**Exercise goal**
Go through the data below and copy each line where the word "Prof" occurs.

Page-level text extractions

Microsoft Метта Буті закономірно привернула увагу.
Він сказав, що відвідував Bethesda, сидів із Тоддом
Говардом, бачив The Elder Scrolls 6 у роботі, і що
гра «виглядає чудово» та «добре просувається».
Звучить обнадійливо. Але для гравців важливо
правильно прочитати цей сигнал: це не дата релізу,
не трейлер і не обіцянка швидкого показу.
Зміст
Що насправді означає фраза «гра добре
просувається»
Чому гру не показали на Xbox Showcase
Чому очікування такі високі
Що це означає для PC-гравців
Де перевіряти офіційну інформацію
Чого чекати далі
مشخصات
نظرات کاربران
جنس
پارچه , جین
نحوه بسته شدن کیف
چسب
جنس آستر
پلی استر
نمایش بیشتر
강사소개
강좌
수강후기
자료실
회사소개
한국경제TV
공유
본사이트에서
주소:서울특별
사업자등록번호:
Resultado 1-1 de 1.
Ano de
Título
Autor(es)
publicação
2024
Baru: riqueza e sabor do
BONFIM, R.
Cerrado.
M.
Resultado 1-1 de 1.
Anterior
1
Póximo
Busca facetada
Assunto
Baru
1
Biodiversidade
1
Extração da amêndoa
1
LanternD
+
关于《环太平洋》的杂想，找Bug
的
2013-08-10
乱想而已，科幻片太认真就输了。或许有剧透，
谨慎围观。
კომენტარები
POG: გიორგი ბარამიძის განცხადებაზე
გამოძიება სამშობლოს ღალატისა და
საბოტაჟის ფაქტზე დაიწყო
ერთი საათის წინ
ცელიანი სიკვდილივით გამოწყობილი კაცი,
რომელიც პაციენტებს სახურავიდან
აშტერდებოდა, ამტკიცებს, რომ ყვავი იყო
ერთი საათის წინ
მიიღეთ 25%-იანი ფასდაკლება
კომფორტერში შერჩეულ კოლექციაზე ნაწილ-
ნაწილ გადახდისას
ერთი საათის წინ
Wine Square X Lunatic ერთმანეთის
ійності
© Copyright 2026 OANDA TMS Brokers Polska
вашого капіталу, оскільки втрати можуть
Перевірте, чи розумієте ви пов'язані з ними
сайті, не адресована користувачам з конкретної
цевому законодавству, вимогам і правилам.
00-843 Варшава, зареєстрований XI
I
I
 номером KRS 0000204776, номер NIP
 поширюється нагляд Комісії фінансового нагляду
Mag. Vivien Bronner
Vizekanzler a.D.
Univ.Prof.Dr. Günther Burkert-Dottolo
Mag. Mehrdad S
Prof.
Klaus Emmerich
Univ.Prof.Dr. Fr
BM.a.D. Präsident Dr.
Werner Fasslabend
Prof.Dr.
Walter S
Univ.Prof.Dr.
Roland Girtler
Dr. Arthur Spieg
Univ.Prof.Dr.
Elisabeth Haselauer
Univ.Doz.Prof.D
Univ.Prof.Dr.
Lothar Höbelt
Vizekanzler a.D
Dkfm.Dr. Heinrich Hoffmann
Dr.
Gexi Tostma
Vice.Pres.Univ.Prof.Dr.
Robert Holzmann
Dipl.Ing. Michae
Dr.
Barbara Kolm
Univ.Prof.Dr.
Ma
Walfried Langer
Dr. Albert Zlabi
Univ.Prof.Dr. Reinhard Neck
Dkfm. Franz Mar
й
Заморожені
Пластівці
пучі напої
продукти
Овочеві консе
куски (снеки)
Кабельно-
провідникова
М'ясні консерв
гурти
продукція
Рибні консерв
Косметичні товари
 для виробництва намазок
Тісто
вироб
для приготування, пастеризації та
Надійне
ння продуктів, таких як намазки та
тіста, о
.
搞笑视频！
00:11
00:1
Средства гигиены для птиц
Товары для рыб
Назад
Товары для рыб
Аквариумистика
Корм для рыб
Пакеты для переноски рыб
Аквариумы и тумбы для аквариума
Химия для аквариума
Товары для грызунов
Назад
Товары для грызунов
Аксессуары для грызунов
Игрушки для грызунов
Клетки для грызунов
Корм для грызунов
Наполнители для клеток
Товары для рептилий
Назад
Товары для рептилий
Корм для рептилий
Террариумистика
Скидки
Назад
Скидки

**Task response**
Univ.Prof.Dr. Günther Burkert-Dottolo
Prof.
Univ.Prof.Dr. Fr
Prof.Dr.
Univ.Prof.Dr.
Univ.Prof.Dr.
Univ.Doz.Prof.D
Univ.Prof.Dr.
Vice.Pres.Univ.Prof.Dr.
Univ.Prof.Dr.
Univ.Prof.Dr. Reinhard Neck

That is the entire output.